* TASK REQUIREMENTS
In the entries that follow, the lines from the line containing "October 2018" up to and including the line containing "throughout the investment community." must be copied exactly, with pictures omitted.
━━ MATERIAL FOR THE TASK
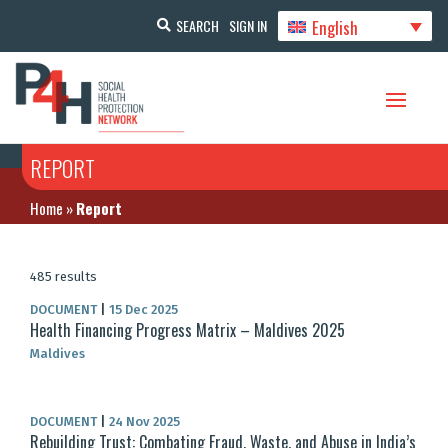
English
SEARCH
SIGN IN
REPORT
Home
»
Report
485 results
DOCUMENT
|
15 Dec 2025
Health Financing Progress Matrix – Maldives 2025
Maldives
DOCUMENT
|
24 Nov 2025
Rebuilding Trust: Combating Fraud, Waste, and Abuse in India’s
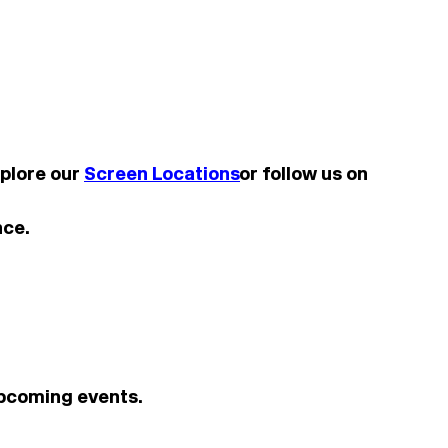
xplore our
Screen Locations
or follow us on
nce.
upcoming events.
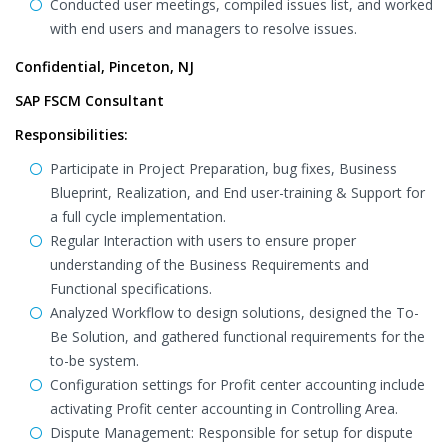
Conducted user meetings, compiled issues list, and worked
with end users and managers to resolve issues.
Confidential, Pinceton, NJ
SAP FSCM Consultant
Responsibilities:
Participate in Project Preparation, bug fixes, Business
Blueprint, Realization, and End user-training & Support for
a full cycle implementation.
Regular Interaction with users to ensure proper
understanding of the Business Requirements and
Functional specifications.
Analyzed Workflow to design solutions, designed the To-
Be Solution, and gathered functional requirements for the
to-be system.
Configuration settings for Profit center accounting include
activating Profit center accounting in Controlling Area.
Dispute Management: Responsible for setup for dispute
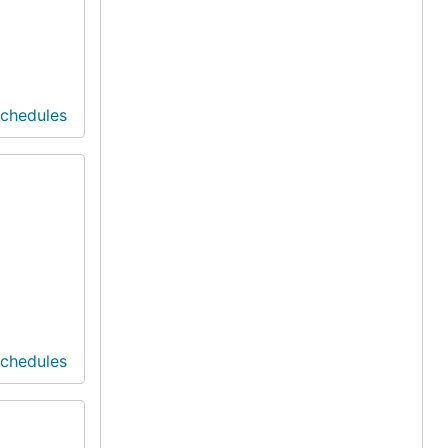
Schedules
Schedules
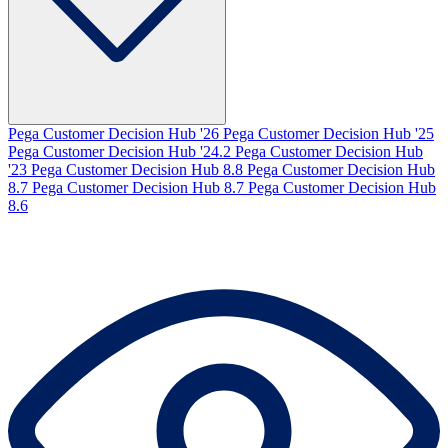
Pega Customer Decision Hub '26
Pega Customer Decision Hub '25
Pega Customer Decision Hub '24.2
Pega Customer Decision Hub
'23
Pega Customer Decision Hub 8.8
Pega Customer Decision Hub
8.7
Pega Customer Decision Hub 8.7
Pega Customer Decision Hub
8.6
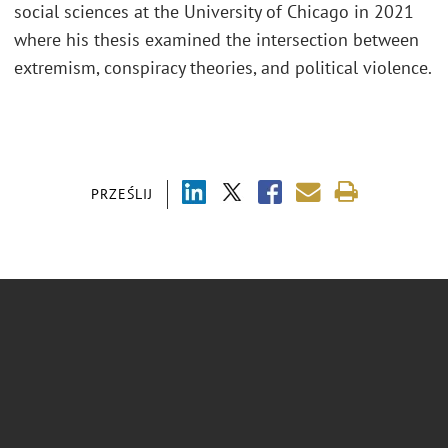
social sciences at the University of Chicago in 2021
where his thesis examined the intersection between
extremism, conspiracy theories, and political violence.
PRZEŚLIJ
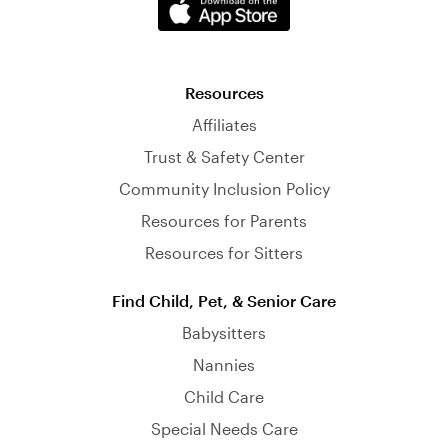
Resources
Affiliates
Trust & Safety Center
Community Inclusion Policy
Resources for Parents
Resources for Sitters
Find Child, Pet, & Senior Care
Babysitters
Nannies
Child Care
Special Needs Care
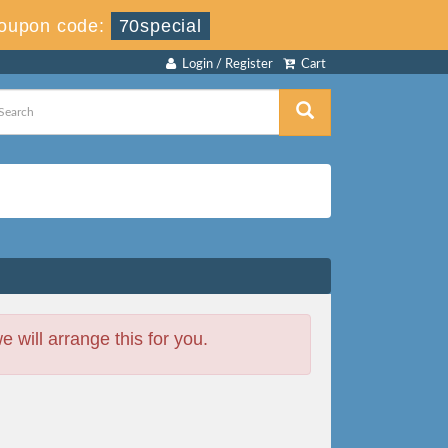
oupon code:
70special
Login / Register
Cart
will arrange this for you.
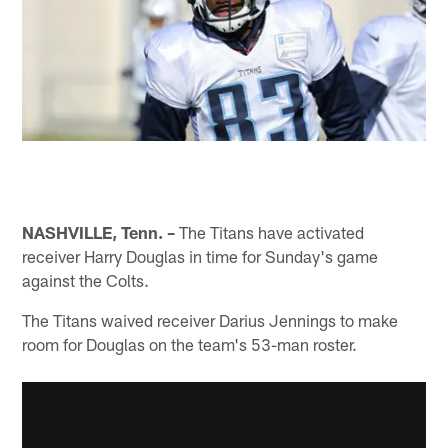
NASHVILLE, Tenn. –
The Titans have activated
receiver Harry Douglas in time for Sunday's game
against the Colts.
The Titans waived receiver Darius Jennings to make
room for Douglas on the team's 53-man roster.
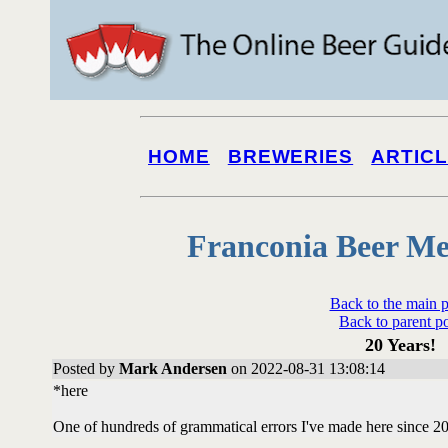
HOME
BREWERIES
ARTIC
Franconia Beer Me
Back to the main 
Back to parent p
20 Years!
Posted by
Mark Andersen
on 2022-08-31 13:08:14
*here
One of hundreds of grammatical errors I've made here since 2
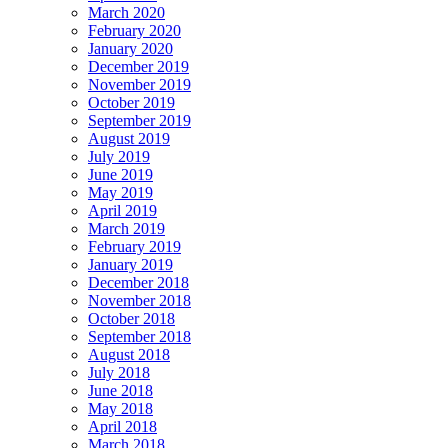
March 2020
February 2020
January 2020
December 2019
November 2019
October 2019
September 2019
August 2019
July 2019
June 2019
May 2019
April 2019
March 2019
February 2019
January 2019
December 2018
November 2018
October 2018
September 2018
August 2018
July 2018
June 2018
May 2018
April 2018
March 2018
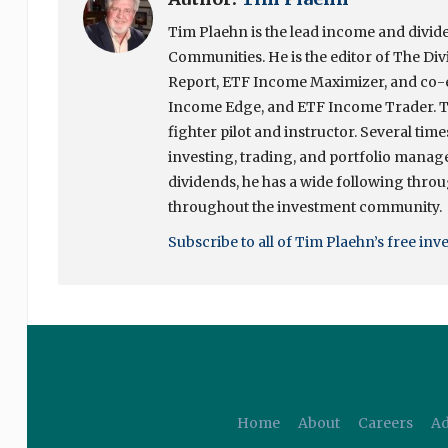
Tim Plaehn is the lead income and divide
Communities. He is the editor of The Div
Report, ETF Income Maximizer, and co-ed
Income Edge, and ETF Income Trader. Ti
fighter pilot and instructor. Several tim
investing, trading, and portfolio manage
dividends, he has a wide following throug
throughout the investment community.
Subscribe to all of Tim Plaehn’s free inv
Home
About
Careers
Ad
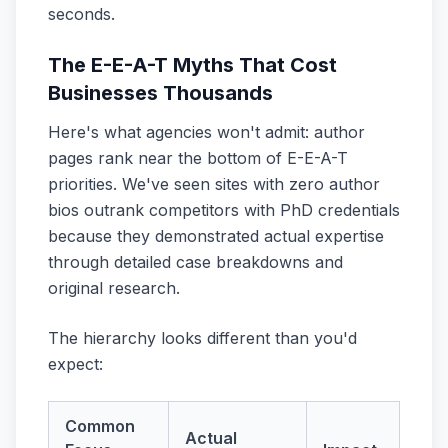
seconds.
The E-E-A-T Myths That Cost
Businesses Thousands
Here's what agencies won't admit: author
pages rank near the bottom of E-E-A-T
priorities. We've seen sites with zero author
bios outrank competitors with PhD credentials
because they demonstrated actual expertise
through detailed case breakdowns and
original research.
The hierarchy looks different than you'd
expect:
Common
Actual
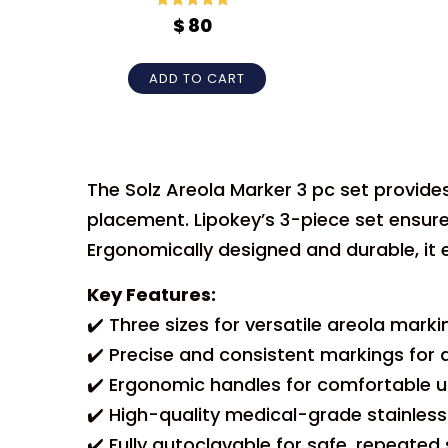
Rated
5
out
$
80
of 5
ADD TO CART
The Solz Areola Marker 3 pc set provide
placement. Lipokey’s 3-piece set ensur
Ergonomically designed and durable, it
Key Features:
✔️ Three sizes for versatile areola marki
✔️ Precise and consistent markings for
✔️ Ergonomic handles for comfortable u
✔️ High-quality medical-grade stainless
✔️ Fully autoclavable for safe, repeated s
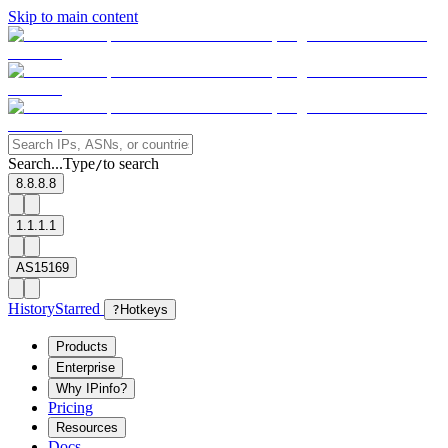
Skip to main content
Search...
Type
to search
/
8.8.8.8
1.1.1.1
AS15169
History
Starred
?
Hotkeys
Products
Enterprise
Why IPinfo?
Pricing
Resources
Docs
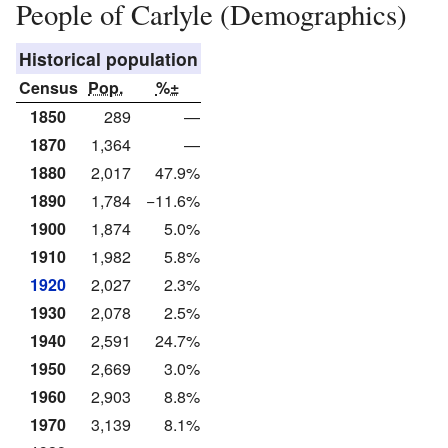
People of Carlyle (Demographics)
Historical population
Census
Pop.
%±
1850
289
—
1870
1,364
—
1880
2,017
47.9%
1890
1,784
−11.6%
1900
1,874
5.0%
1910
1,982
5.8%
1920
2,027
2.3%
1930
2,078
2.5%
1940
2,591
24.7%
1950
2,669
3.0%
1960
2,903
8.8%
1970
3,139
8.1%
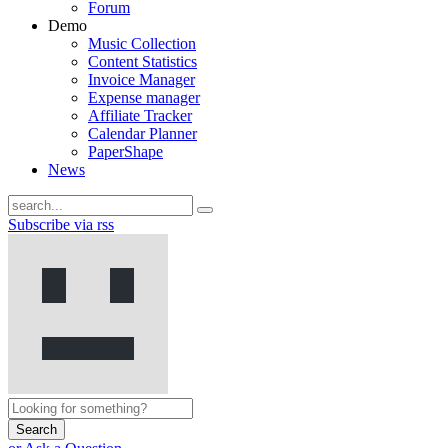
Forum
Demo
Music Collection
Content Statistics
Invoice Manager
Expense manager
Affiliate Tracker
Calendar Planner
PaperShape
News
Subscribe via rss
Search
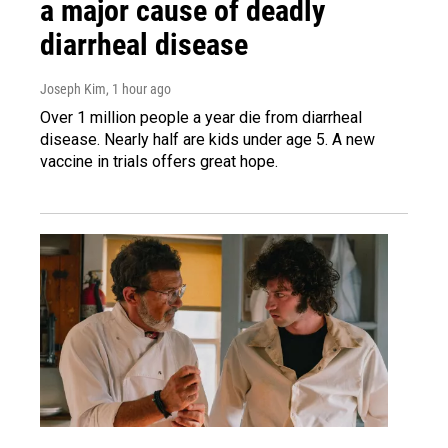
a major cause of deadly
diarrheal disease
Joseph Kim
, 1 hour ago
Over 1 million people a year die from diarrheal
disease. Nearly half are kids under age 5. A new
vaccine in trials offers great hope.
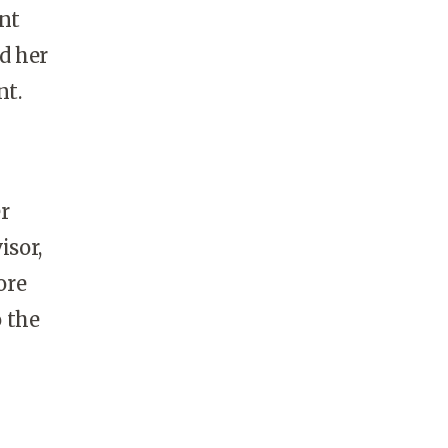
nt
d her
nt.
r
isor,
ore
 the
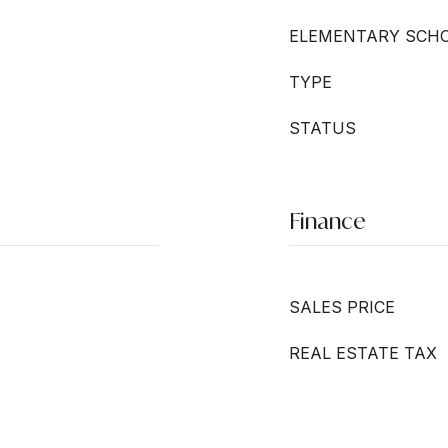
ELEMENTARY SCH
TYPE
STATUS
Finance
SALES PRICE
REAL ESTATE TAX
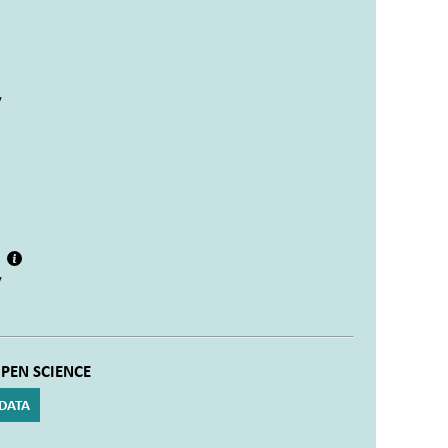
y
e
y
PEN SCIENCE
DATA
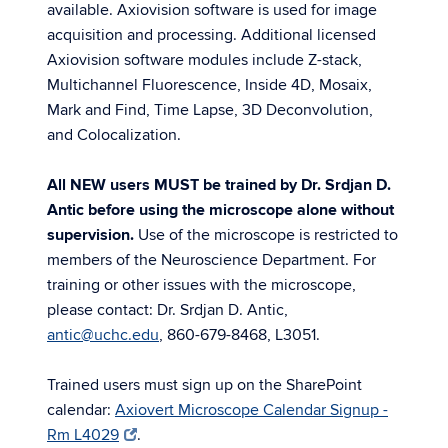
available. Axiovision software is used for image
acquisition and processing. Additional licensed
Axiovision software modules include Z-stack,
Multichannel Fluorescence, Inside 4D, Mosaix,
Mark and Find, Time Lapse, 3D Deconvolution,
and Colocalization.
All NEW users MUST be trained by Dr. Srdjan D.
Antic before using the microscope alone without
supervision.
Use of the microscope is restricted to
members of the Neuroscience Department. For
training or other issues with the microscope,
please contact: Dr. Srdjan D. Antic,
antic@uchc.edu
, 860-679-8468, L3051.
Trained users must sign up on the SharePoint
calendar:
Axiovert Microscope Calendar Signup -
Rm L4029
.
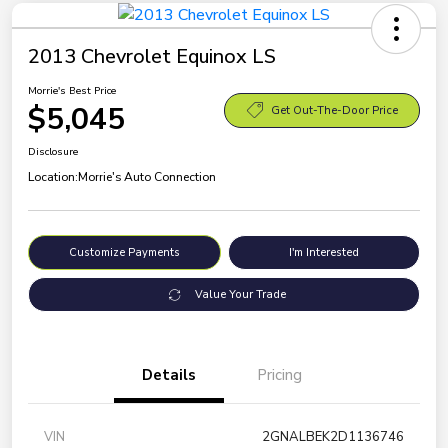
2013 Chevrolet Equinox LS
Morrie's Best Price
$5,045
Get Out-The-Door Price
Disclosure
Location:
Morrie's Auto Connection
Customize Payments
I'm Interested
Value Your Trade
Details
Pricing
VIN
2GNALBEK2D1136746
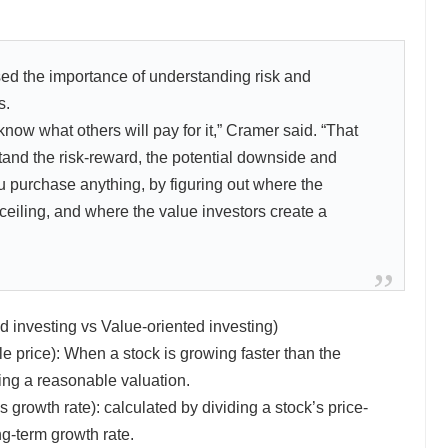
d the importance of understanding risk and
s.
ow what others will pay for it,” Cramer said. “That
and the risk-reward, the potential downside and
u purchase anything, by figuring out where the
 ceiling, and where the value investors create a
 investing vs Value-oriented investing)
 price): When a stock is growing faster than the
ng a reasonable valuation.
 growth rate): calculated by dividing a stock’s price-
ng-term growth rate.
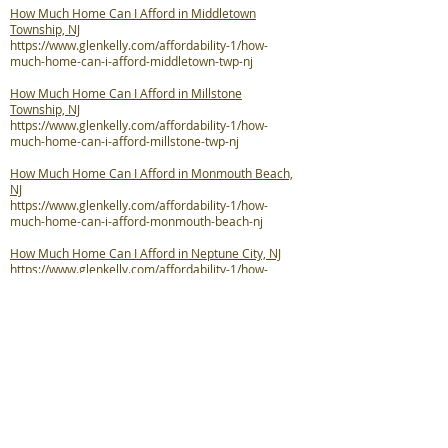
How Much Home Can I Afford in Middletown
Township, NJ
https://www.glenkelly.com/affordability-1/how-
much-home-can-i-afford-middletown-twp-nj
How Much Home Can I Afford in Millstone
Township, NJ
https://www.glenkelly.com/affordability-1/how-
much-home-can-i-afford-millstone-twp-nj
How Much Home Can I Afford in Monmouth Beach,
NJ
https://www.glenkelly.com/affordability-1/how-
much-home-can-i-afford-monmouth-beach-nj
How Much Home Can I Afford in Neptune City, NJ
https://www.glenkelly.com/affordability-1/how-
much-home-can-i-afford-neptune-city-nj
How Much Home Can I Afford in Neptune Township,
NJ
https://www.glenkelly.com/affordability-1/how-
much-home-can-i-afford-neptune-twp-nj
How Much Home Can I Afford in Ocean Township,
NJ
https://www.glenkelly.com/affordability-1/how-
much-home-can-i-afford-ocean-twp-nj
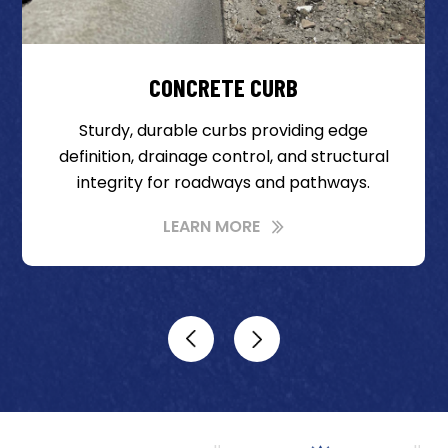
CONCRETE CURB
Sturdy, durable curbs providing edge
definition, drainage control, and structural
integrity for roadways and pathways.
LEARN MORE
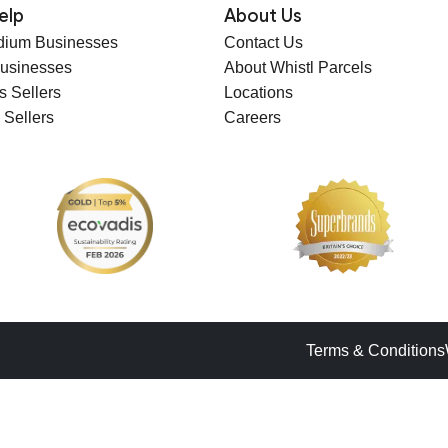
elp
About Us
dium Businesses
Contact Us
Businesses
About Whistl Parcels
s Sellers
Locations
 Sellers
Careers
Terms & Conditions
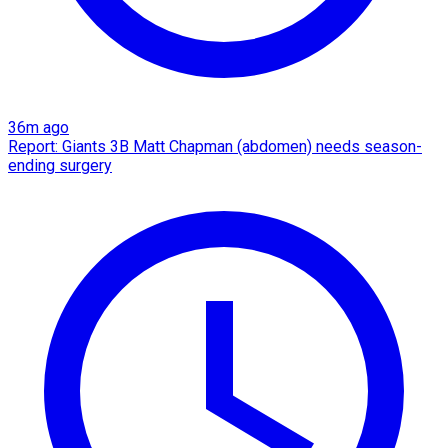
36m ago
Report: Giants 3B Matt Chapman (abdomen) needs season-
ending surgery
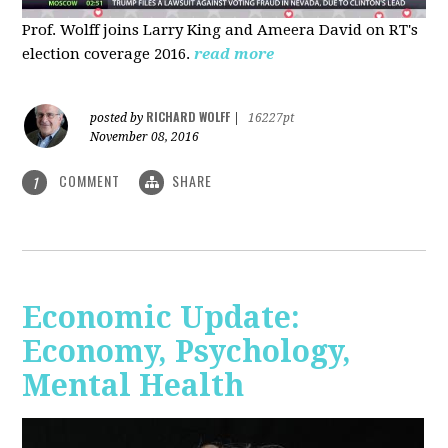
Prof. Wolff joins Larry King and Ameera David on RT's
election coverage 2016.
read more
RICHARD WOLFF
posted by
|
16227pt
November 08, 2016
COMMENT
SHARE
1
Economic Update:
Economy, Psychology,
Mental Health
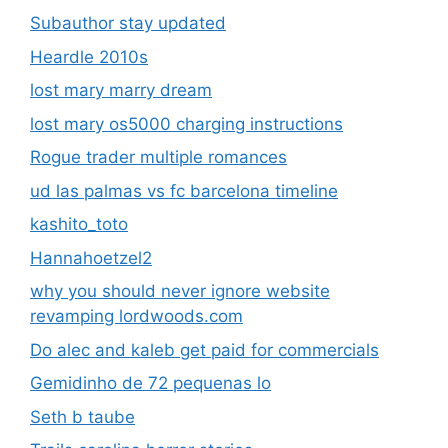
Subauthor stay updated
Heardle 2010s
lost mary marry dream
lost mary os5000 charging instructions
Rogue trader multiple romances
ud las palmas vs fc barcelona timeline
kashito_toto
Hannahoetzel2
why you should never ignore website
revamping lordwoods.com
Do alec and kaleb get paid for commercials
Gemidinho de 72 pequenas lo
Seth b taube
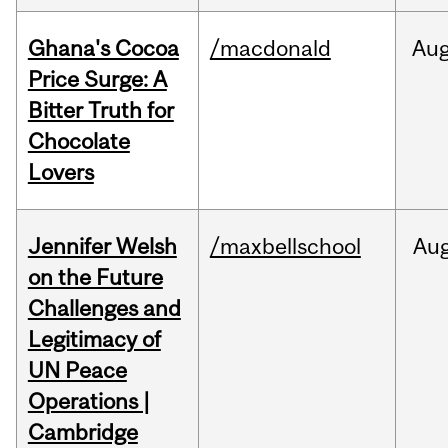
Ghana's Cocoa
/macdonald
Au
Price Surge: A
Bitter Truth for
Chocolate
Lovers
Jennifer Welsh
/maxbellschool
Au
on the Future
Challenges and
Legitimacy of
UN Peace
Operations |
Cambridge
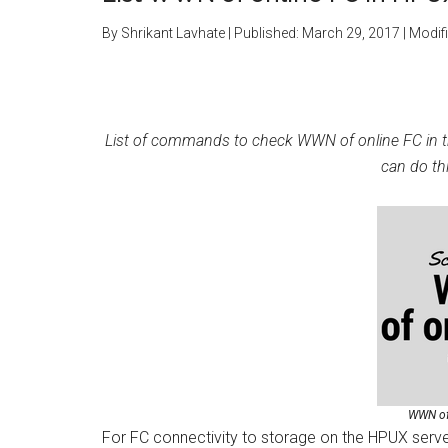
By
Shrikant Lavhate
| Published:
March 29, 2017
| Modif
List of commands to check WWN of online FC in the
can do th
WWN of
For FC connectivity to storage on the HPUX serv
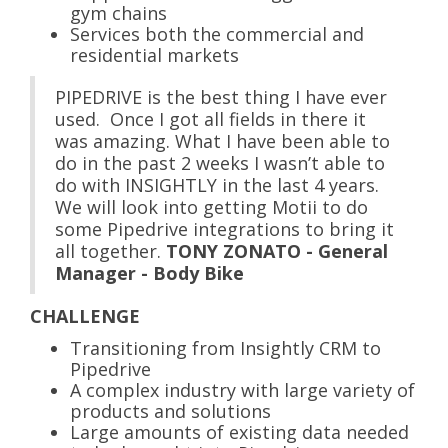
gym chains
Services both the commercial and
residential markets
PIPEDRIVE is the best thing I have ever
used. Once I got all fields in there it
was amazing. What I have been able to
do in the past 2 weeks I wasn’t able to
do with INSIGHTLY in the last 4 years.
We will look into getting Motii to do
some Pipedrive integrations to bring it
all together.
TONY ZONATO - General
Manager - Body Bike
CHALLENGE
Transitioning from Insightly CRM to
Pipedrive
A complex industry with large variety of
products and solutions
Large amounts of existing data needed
━━━━
* RESPONSE TO THIS TASK
October 2018
September 2018
August 2018
July 2018
June 2018
May 2018
April 2018
March 2018
Tim Plaehn is the lead income and divide
Communities. He is the editor of The Div
Report, ETF Income Maximizer, and co-ed
Income Edge, and ETF Income Trader. Ti
fighter pilot and instructor. Several tim
investing, trading, and portfolio manage
dividends, he has a wide following throug
throughout the investment community.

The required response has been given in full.